Benchmarking Classical, Deep, and Generative Models for Human Activity Recognition
Md Meem Hossain, The Anh Han, Safina Showkat Ara, Zia Ush Shamszaman
TL;DR
This paper addresses HAR by benchmarking classical ML, deep learning, and Restricted Boltzmann Machine methods across five standard datasets (UCI-HAR, OPPORTUNITY, PAMAP2, WISDM, Berkeley MHAD). It evaluates a broad model set including DT, RF, SVM variants, CNN, RNN/LSTM/BiLSTM/GRU, ANN, DBNs, and DBMs using accuracy, precision, recall, and F1-score. Key findings show CNNs consistently outperform others, especially on complex datasets like Berkeley MHAD, while RF excels on smaller datasets and RBMs offer strong feature-learning potential, sometimes approaching deep models.
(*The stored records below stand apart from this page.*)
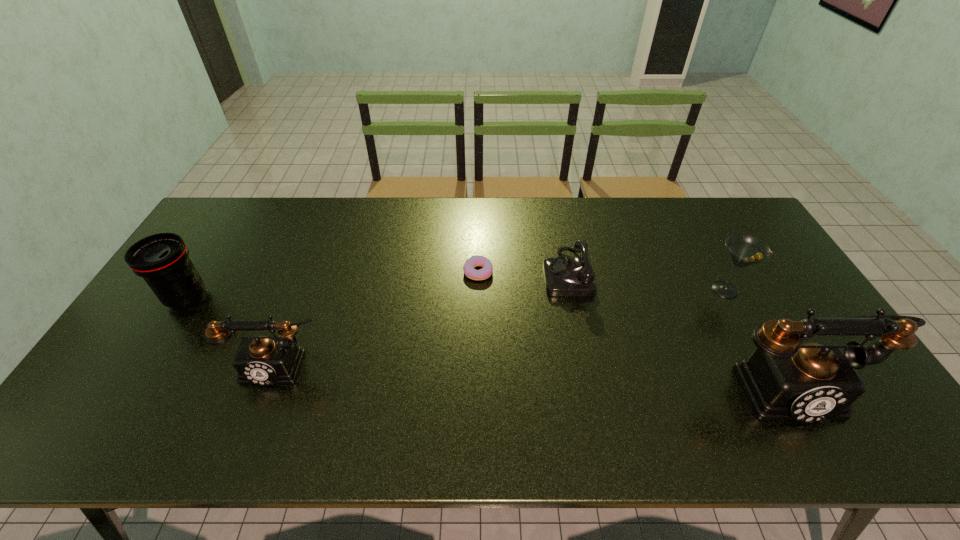 In the image, there is a desktop. Where is `vacant area at the far edge`? The width and height of the screenshot is (960, 540). vacant area at the far edge is located at coordinates (312, 225).

Image resolution: width=960 pixels, height=540 pixels. Find the location of `free space at the near edge`. free space at the near edge is located at coordinates (222, 386).

Find the location of a particular element. free space at the right edge of the desktop is located at coordinates (782, 310).

This screenshot has height=540, width=960. What are the coordinates of `free space at the far left corner of the desktop` in the screenshot? It's located at (211, 229).

Where is `vacant space in between the leftmost telephone and the rightmost telephone`? Image resolution: width=960 pixels, height=540 pixels. vacant space in between the leftmost telephone and the rightmost telephone is located at coordinates (533, 374).

In order to click on vacant area that lies between the leftmost telephone and the shortest telephone in this screenshot , I will do `click(422, 318)`.

Find the location of `free space between the second shortest telephone and the shortest object`. free space between the second shortest telephone and the shortest object is located at coordinates (378, 317).

Find the location of `free spot between the fourth object from left to right and the martini`. free spot between the fourth object from left to right and the martini is located at coordinates (646, 281).

Where is `vacant space that is in between the second object from left to right and the rightmost telephone`? vacant space that is in between the second object from left to right and the rightmost telephone is located at coordinates (533, 374).

At what (x,y) coordinates should I click in order to perform the action: click on free spot between the tallest telephone and the fifth tallest object. Please return your answer as a coordinate pair (x, y). The height and width of the screenshot is (540, 960). Looking at the image, I should click on (678, 328). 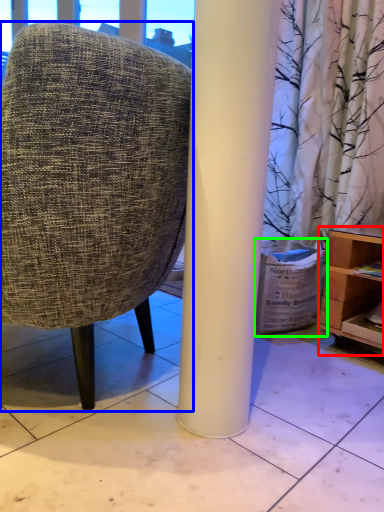 Question: Which object is positioned farthest from shelf (highlighted by a red box)? Select from chair (highlighted by a blue box) and cardboard box (highlighted by a green box).

Choices:
 (A) chair
 (B) cardboard box

Answer: (A) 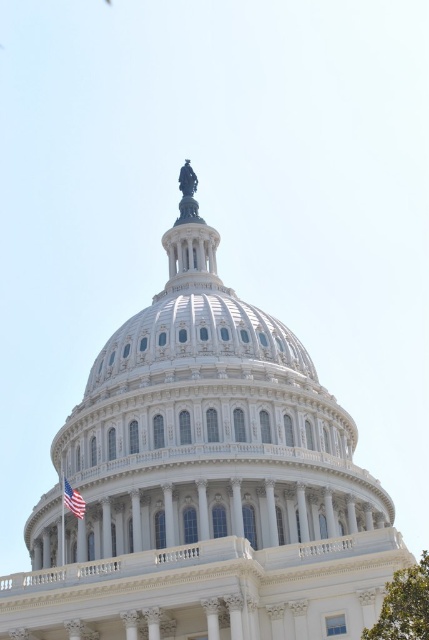 You are standing in front of the United States Capitol Building and want to take a photo that includes both the white marble dome at center and the green leafy tree at lower right. Based on their sizes, which object should appear smaller in your photo?

The white marble dome at center has a lesser width compared to the green leafy tree at lower right, so it should appear smaller in the photo.

From the picture: You are a photographer planning to capture the United States Capitol Building. You notice the white marble dome at center and the green leafy tree at lower right in your viewfinder. Based on their sizes in the image, which object would appear closer to you?

The green leafy tree at lower right appears closer because it is larger in the image compared to the white marble dome at center.

You are a photographer planning to capture the United States Capitol Building. You notice the white marble dome at center and the green leafy tree at lower right in your viewfinder. Which object appears larger in the photo?

The white marble dome at center appears larger in the photo because it is taller than the green leafy tree at lower right. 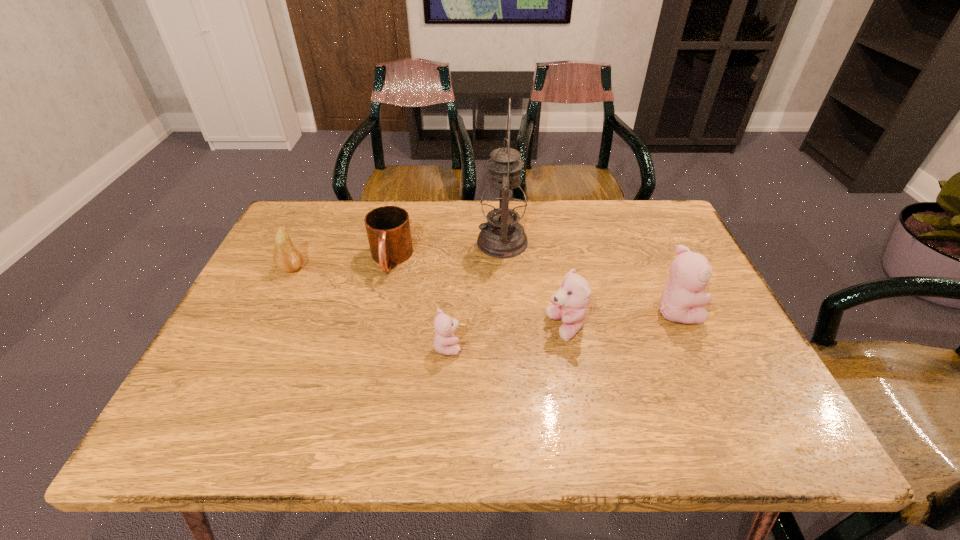 The width and height of the screenshot is (960, 540). Find the location of `vacant space located at the face of the second tallest teddy bear`. vacant space located at the face of the second tallest teddy bear is located at coordinates (433, 328).

Find the location of a particular element. vacant space located at the face of the second tallest teddy bear is located at coordinates (386, 328).

The height and width of the screenshot is (540, 960). Identify the location of vacant space situated at the face of the second tallest teddy bear. (486, 328).

Find the location of `free space located 0.060m at the face of the rightmost object`. free space located 0.060m at the face of the rightmost object is located at coordinates (723, 310).

Locate an element on the screen. The height and width of the screenshot is (540, 960). vacant region located 0.350m on the front of the oil lamp is located at coordinates (510, 367).

Identify the location of free location located 0.120m on the back of the pear. (309, 233).

The image size is (960, 540). I want to click on vacant space situated 0.310m on the side of the fifth object from right to left with the handle, so click(362, 383).

Where is `oil lamp positioned at the far edge`? oil lamp positioned at the far edge is located at coordinates (503, 205).

Find the location of a particular element. mug present at the far edge is located at coordinates (388, 229).

Where is `object situated at the left edge`? object situated at the left edge is located at coordinates (287, 257). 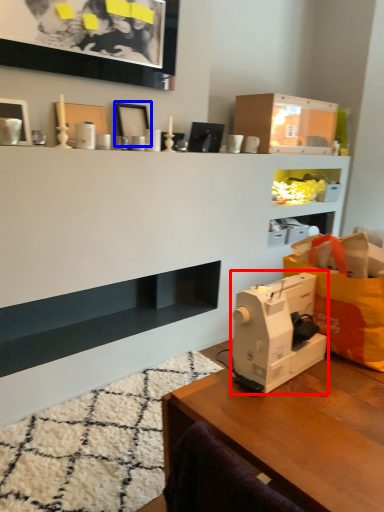 Question: Among these objects, which one is farthest to the camera, sewing machine (highlighted by a red box) or picture frame (highlighted by a blue box)?

Choices:
 (A) sewing machine
 (B) picture frame

Answer: (B) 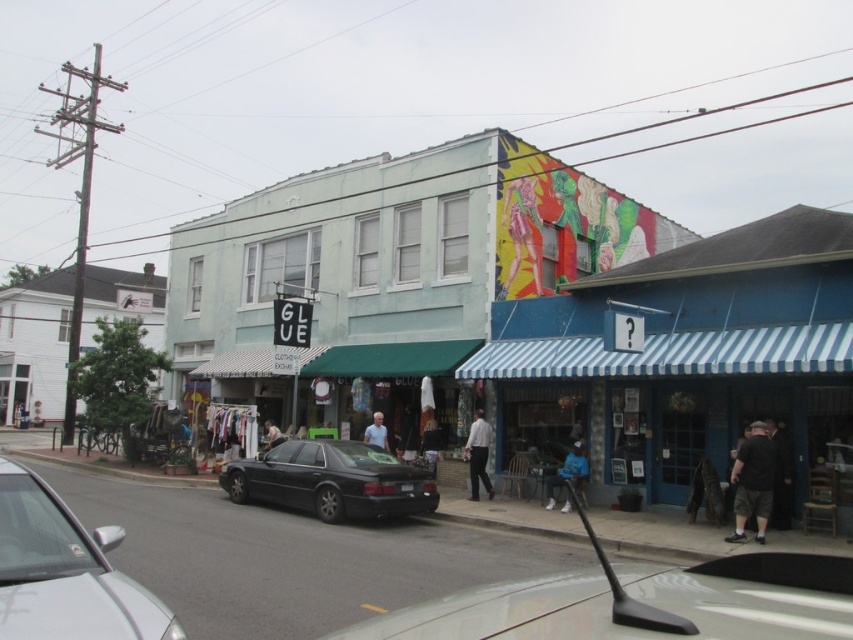 What do you see at coordinates (753, 481) in the screenshot? This screenshot has height=640, width=853. I see `dark gray shorts at lower right` at bounding box center [753, 481].

Does point (738, 512) come closer to viewer compared to point (474, 420)?

Yes, point (738, 512) is closer to viewer.

The image size is (853, 640). Describe the element at coordinates (753, 481) in the screenshot. I see `dark gray shorts at lower right` at that location.

In order to click on dark gray shorts at lower right in this screenshot , I will do `click(753, 481)`.

Is silver metallic car at lower left smaller than blue fabric jacket at lower center?

Yes.

Does silver metallic car at lower left have a lesser height compared to blue fabric jacket at lower center?

Indeed, silver metallic car at lower left has a lesser height compared to blue fabric jacket at lower center.

Locate an element on the screen. The image size is (853, 640). silver metallic car at lower left is located at coordinates (65, 572).

Which is behind, point (88, 573) or point (302, 476)?

Point (302, 476)

Is point (155, 634) positioned behind point (334, 461)?

No, it is not.

Locate an element on the screen. silver metallic car at lower left is located at coordinates (65, 572). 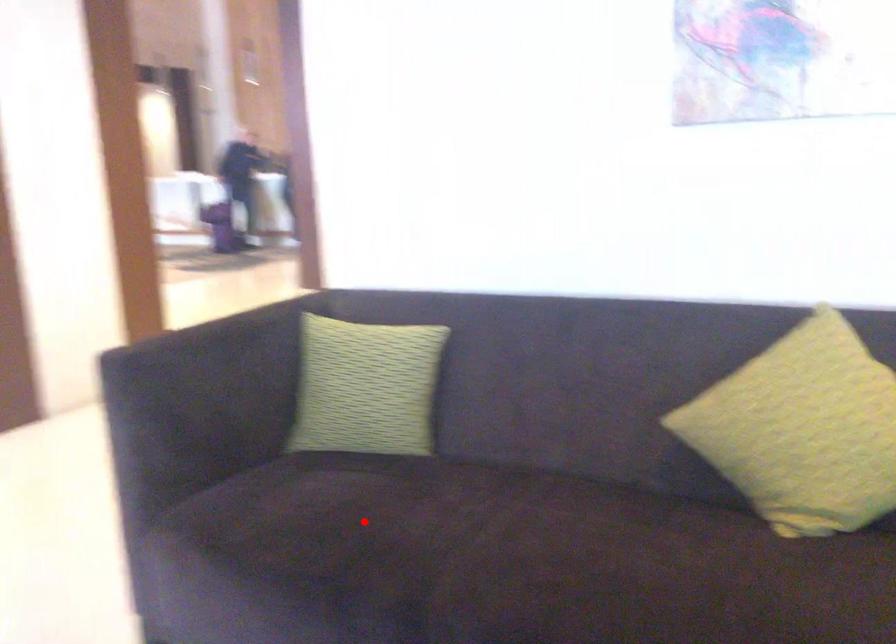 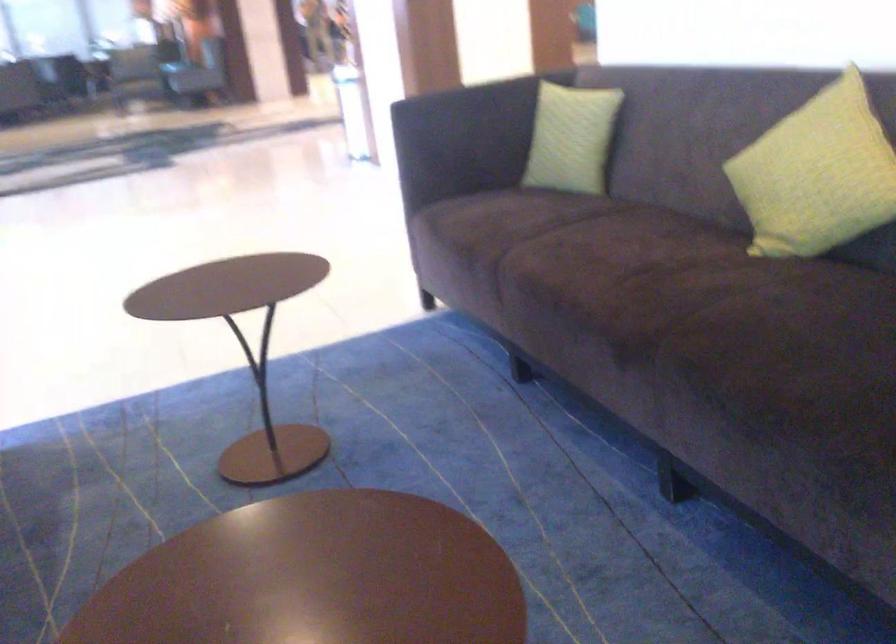 Question: A red point is marked in image1. In image2, is the corresponding 3D point closer to the camera or farther? Reply with the corresponding letter.

Choices:
 (A) The corresponding 3D point is closer.
 (B) The corresponding 3D point is farther.

Answer: (B) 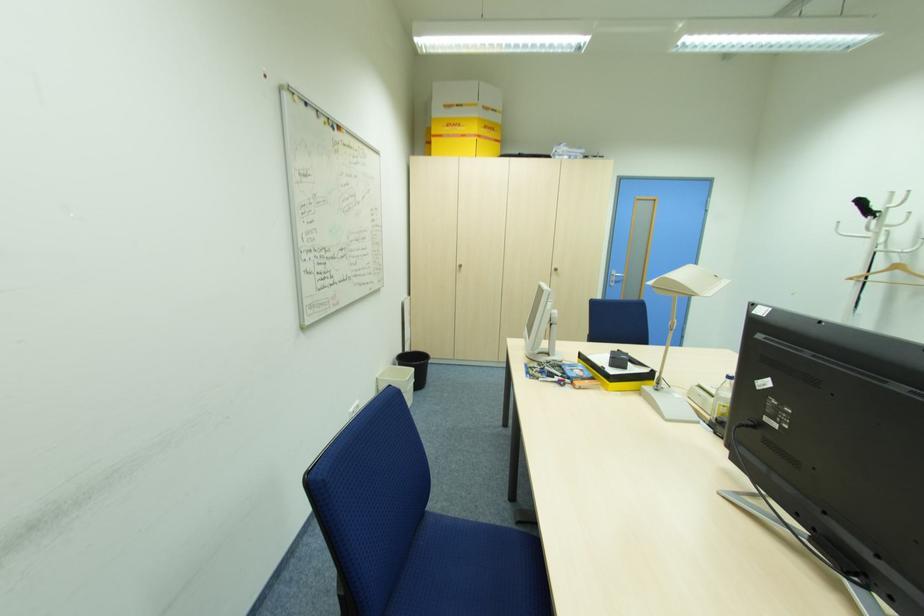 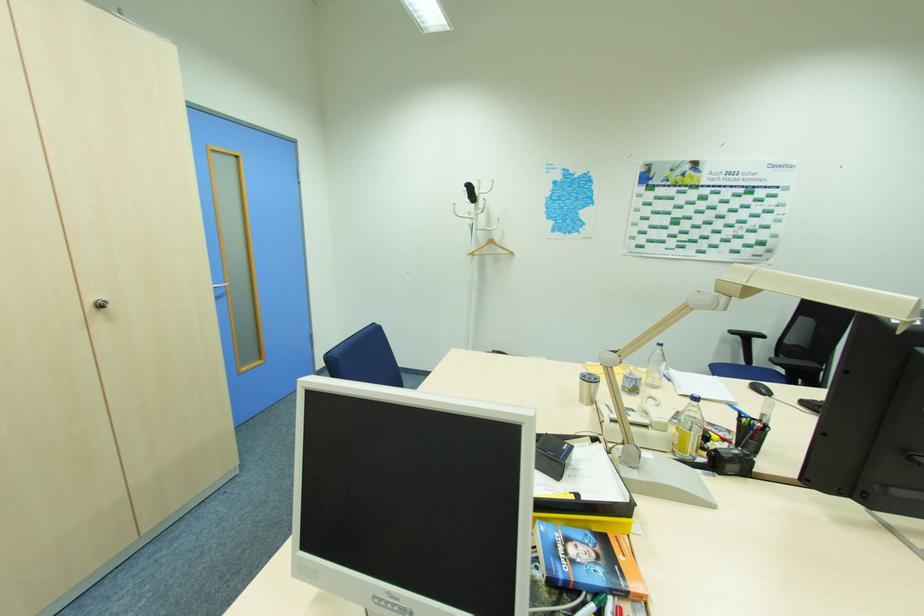 Locate, in the second image, the point that corresponds to [558,270] in the first image.

(103, 306) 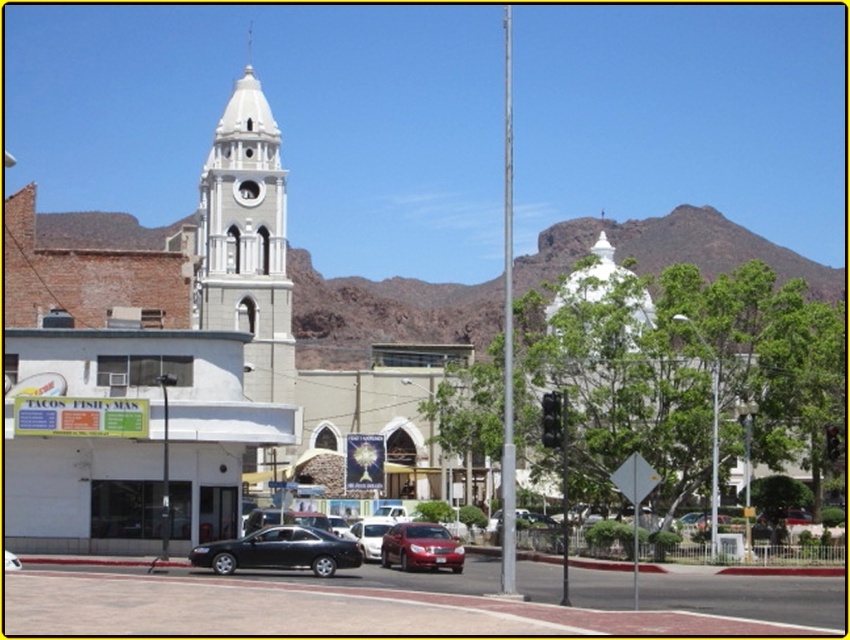 Question: Does white stone clock tower at upper left appear on the right side of shiny red sedan at center?

Choices:
 (A) no
 (B) yes

Answer: (A)

Question: Which point is farther to the camera?

Choices:
 (A) matte black sedan at center
 (B) metallic silver sedan at center

Answer: (B)

Question: Which point is farther to the camera?

Choices:
 (A) white stone clock tower at upper left
 (B) metallic silver sedan at center
 (C) matte black sedan at center
 (D) shiny red sedan at center

Answer: (A)

Question: Based on their relative distances, which object is farther from the metallic silver sedan at center?

Choices:
 (A) white stone clock tower at upper left
 (B) matte black sedan at center
 (C) shiny red sedan at center

Answer: (A)

Question: Is matte black sedan at center behind metallic silver sedan at center?

Choices:
 (A) no
 (B) yes

Answer: (A)

Question: Is matte black sedan at center closer to the viewer compared to shiny red sedan at center?

Choices:
 (A) yes
 (B) no

Answer: (A) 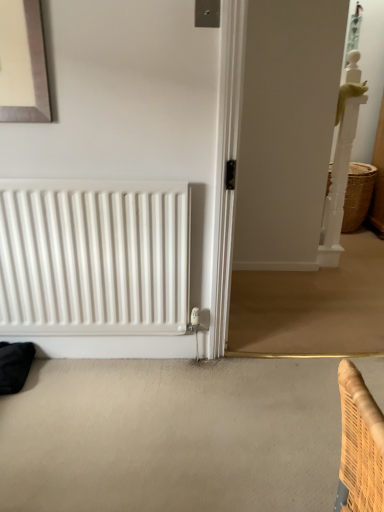 The width and height of the screenshot is (384, 512). What do you see at coordinates (286, 130) in the screenshot?
I see `white glossy screen door at right` at bounding box center [286, 130].

Image resolution: width=384 pixels, height=512 pixels. What do you see at coordinates (358, 195) in the screenshot?
I see `woven straw basket at right` at bounding box center [358, 195].

The height and width of the screenshot is (512, 384). Find the location of `white matte radiator at lower left`. white matte radiator at lower left is located at coordinates tap(93, 258).

Looking at this image, from a real-world perspective, is white matte radiator at lower left positioned above or below white glossy screen door at right?

→ white matte radiator at lower left is situated lower than white glossy screen door at right in the real world.

Image resolution: width=384 pixels, height=512 pixels. In order to click on screen door above the white matte radiator at lower left (from a real-world perspective) in this screenshot , I will do `click(286, 130)`.

Could you tell me if white matte radiator at lower left is turned towards white glossy screen door at right?

No, white matte radiator at lower left is not aimed at white glossy screen door at right.

Which is less distant, (361, 180) or (51, 298)?

Clearly, point (361, 180) is more distant from the camera than point (51, 298).

Is woven straw basket at right in contact with white matte radiator at lower left?

No, woven straw basket at right is not touching white matte radiator at lower left.

From a real-world perspective, relative to white matte radiator at lower left, is woven straw basket at right vertically above or below?

woven straw basket at right is situated lower than white matte radiator at lower left in the real world.

Do you think white glossy screen door at right is within woven straw basket at right, or outside of it?

The correct answer is: outside.

From a real-world perspective, is white glossy screen door at right physically below woven straw basket at right?

Actually, white glossy screen door at right is physically above woven straw basket at right in the real world.

Can you confirm if white glossy screen door at right is thinner than woven straw basket at right?

Yes.

Can you see woven straw basket at right touching white glossy screen door at right?

No, woven straw basket at right is not next to white glossy screen door at right.

Which is closer to the camera, [371,175] or [270,127]?

The point [270,127] is more forward.

Is woven straw basket at right situated inside white glossy screen door at right or outside?

The correct answer is: outside.

Which of these two, woven straw basket at right or white glossy screen door at right, is smaller?

woven straw basket at right is smaller.

From the picture: Does white glossy screen door at right lie in front of white matte radiator at lower left?

Yes, white glossy screen door at right is in front of white matte radiator at lower left.

Can you confirm if white glossy screen door at right is smaller than white matte radiator at lower left?

Incorrect, white glossy screen door at right is not smaller in size than white matte radiator at lower left.

Is white glossy screen door at right positioned with its back to white matte radiator at lower left?

No.

Is white glossy screen door at right to the right of white matte radiator at lower left from the viewer's perspective?

Indeed, white glossy screen door at right is positioned on the right side of white matte radiator at lower left.

From their relative heights in the image, would you say white matte radiator at lower left is taller or shorter than woven straw basket at right?

Clearly, white matte radiator at lower left is taller compared to woven straw basket at right.

How different are the orientations of white matte radiator at lower left and woven straw basket at right in degrees?

0.108 degrees.

From a real-world perspective, which is physically above, white matte radiator at lower left or woven straw basket at right?

white matte radiator at lower left is physically above.

From the picture: How distant is white matte radiator at lower left from woven straw basket at right?

A distance of 7.31 feet exists between white matte radiator at lower left and woven straw basket at right.

You are a GUI agent. You are given a task and a screenshot of the screen. Output one action in this format:
    pyautogui.click(x=<x>, y=<y>)
    Task: Click on the screen door above the white matte radiator at lower left (from a real-world perspective)
    
    Given the screenshot: What is the action you would take?
    pyautogui.click(x=286, y=130)

This screenshot has width=384, height=512. I want to click on radiator below the woven straw basket at right (from the image's perspective), so click(93, 258).

Looking at the image, which one is located further to white glossy screen door at right, white matte radiator at lower left or woven straw basket at right?

white matte radiator at lower left is further to white glossy screen door at right.

Based on their spatial positions, is white glossy screen door at right or white matte radiator at lower left closer to woven straw basket at right?

white glossy screen door at right lies closer to woven straw basket at right than the other object.

When comparing their distances from white matte radiator at lower left, does white glossy screen door at right or woven straw basket at right seem further?

woven straw basket at right.

Looking at the image, which one is located closer to white glossy screen door at right, woven straw basket at right or white matte radiator at lower left?

woven straw basket at right is positioned closer to the anchor white glossy screen door at right.

Consider the image. Looking at the image, which one is located closer to white matte radiator at lower left, woven straw basket at right or white glossy screen door at right?

white glossy screen door at right lies closer to white matte radiator at lower left than the other object.

Looking at the image, which one is located further to woven straw basket at right, white matte radiator at lower left or white glossy screen door at right?

Among the two, white matte radiator at lower left is located further to woven straw basket at right.

The width and height of the screenshot is (384, 512). I want to click on radiator between white glossy screen door at right and woven straw basket at right from front to back, so click(x=93, y=258). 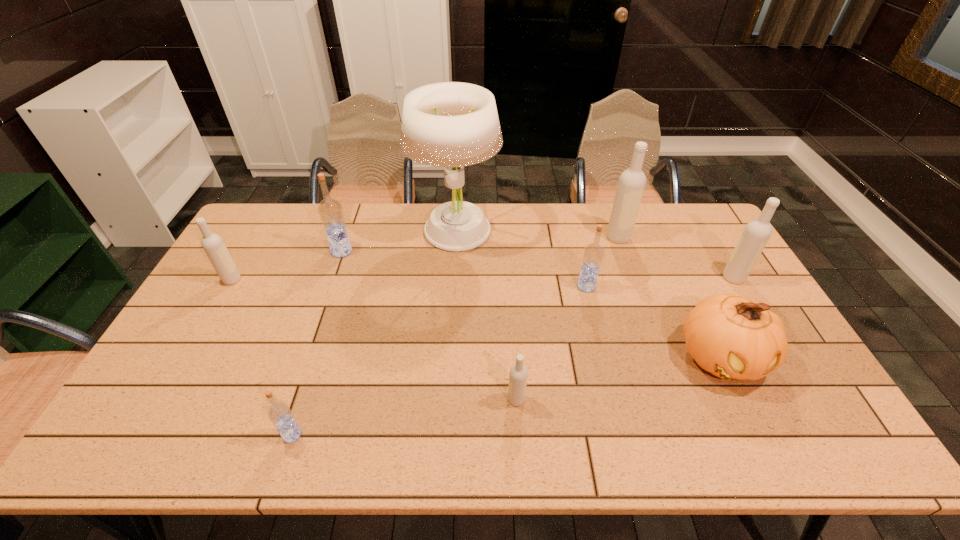 Where is `white lamp`? white lamp is located at coordinates (450, 124).

You are a GUI agent. You are given a task and a screenshot of the screen. Output one action in this format:
    pyautogui.click(x=<x>, y=<y>)
    Task: Click on the lamp
    The width and height of the screenshot is (960, 540).
    Given the screenshot: What is the action you would take?
    (x=450, y=124)

Image resolution: width=960 pixels, height=540 pixels. Identify the location of the third object from right to left. (632, 181).

This screenshot has width=960, height=540. What are the coordinates of `the second white vodka from right to left` in the screenshot? It's located at (632, 181).

The height and width of the screenshot is (540, 960). What are the coordinates of `the biggest blue vodka` in the screenshot? It's located at (330, 210).

Locate an element on the screen. The image size is (960, 540). the rightmost vodka is located at coordinates (757, 232).

This screenshot has height=540, width=960. What are the coordinates of `the rightmost object` in the screenshot? It's located at point(757,232).

Where is `the second nearest blue vodka`? The height and width of the screenshot is (540, 960). the second nearest blue vodka is located at coordinates pyautogui.click(x=593, y=254).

These results provide practical guidance for selecting HAR models based on dataset size, modality, and computational constraints, and highlight RBMs as a viable path for feature learning and cross-domain HAR exploration.
Abstract
Human Activity Recognition (HAR) has gained significant importance with the growing use of sensor-equipped devices and large datasets. This paper evaluates the performance of three categories of models : classical machine learning, deep learning architectures, and Restricted Boltzmann Machines (RBMs) using five key benchmark datasets of HAR (UCI-HAR, OPPORTUNITY, PAMAP2, WISDM, and Berkeley MHAD). We assess various models, including Decision Trees, Random Forests, Convolutional Neural Networks (CNN), and Deep Belief Networks (DBNs), using metrics such as accuracy, precision, recall, and F1-score for a comprehensive comparison. The results show that CNN models offer superior performance across all datasets, especially on the Berkeley MHAD. Classical models like Random Forest do well on smaller datasets but face challenges with larger, more complex data. RBM-based models also show notable potential, particularly for feature learning. This paper offers a detailed comparison to help researchers choose the most suitable model for HAR tasks.